Soul in the Sea is a New Zealand documentary on Moko, the astonishingly sociable dolphin who became an icon in the town of Whakatane, earning his share of friends and detractors. Filmmaker Amy Taylor spent six months following the friendly mammal and his impact on the town.
Soul in the Sea is screening at this year’s New Zealand International Film Festival. We asked Taylor a few questions about the film.
Moko the dolphin is a treasured Whakatane icon well-known in New Zealand. Did you have to fight off any other filmmakers in order to make a documentary on him?
TAYLOR: Moko was originally from Mahia where he spent most of his life, but I only heard about him not long before he turned up in Whakatane. I didn’t come across anyone else making a documentary about him which I was quite amazed about – I guess I was just lucky that at that time I was free to spend a few months based in Whakatane filming, and it helped to have a background in wildlife filmmaking and marine biology.
When you first started filming Moko, what were you originally trying to achieve?
Around the time I started filming I watched The Cove – an Oscar-winning documentary about dolphins in Japan being rounded up and slaughtered or bought by dolphin trainers. I was completely shocked by it. The doco also shows that in the last couple of decades there’s been a lot of research into dolphin intelligence and the results caused many people to re-think the way they were being treated in captivity and in the wild.
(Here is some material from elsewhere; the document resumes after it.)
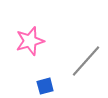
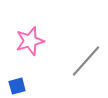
blue square: moved 28 px left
There’s now a lot of support in the scientific community for dolphins to have “non-human person status” – they share many of the same brain structures and functions as humans, and dolphins like Moko have given many people the chance to see this intelligence first hand. I thought that a documentary about him would put a face and personality to the countless dolphins that are killed or kept in captivity each year, and inspire people to help protect them and most importantly to stop going to dolphin shows like the ones at Seaworld.
I also wanted to record a unique piece of NZ history – it’s not often a friendly dolphin like Moko comes along! And although some people thought there was no story I liked the idea of spending the summer following him around with a camera, and I felt like something would unfold.
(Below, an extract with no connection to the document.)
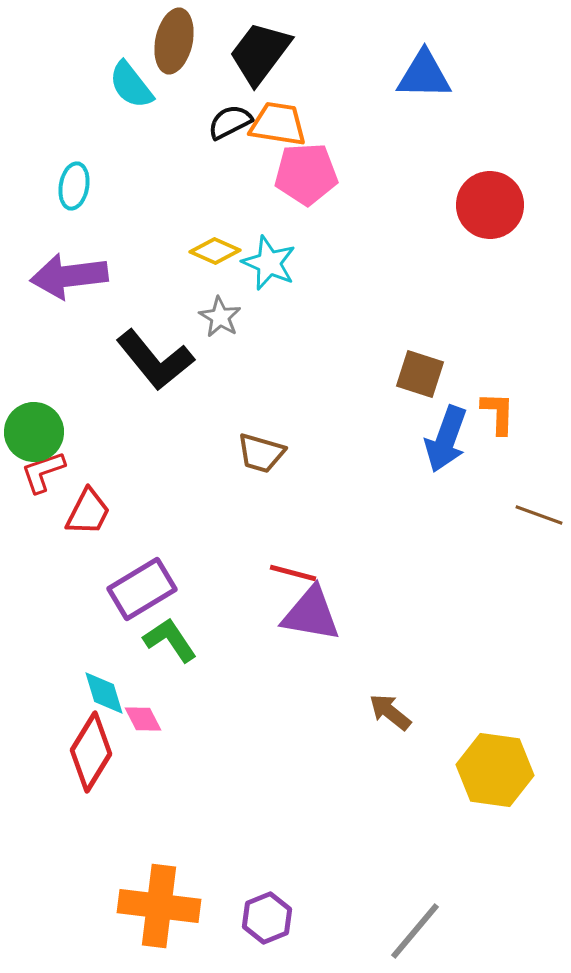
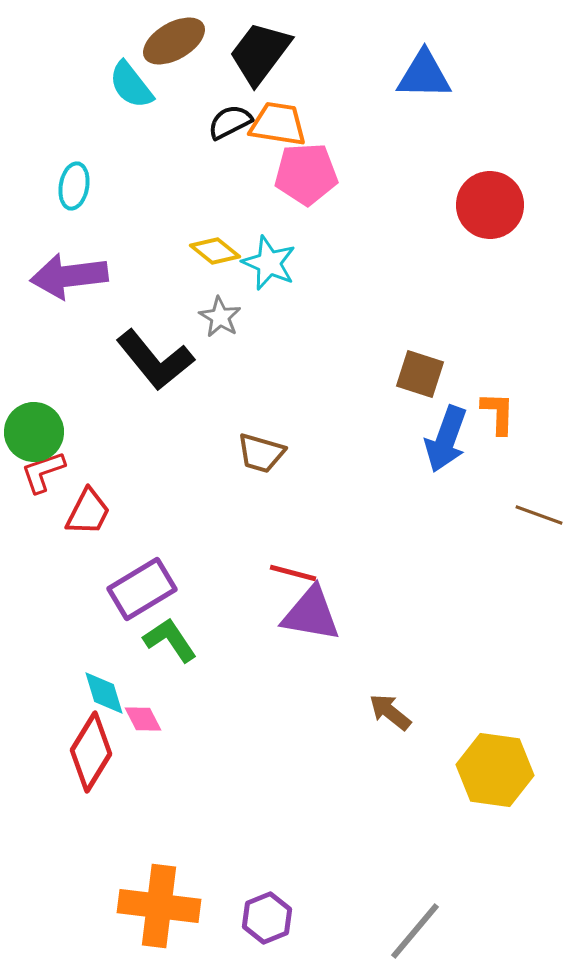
brown ellipse: rotated 48 degrees clockwise
yellow diamond: rotated 15 degrees clockwise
What was the biggest difficulty you faced when the story approached its end?
I was pretty attached to Moko after a few months filming, so when we went to Matakana to identify his body it was very emotional. I struggled to keep filming. I’d never experienced death before – and even though he was “just a dolphin” to some people he felt like a lot more to those who knew him and spent time with him.
The other difficulty was editing the many hours of footage I had shot – since I was doing almost everything myself (shooting, directing, editing etc.) sometimes it was hard to figure out what to include in the film but as the editing progressed it became a lot clearer.
It was a beautiful night with a full moon so I got in the water and he started jumping over me!
Could you share your strongest memory from filming?
There were quite a few really memorable moments…
One evening when the sun was going down and I was the last person in the water Moko fell asleep next to me and we just floated for a while, heads touching, until I got too cold and started trying to slowly move towards the shore but he kept opening one eye briefly and moving in front of me to block me. It was really subtle but made me realize he just really wanted company – I stayed in until I was freezing!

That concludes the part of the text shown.